■ Task to carry out:
Please write out all of the data below exactly, without including the pictures.

■ Available records:
------------

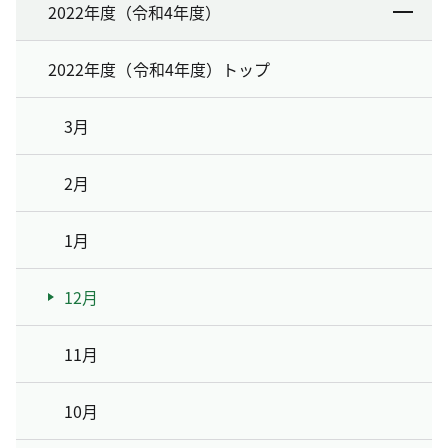
2022年度（令和4年度）
2022年度（令和4年度）トップ
3月
2月
1月
12月
11月
10月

------------

■ Final answer:
2022年度（令和4年度）
2022年度（令和4年度）トップ
3月
2月
1月
12月
11月
10月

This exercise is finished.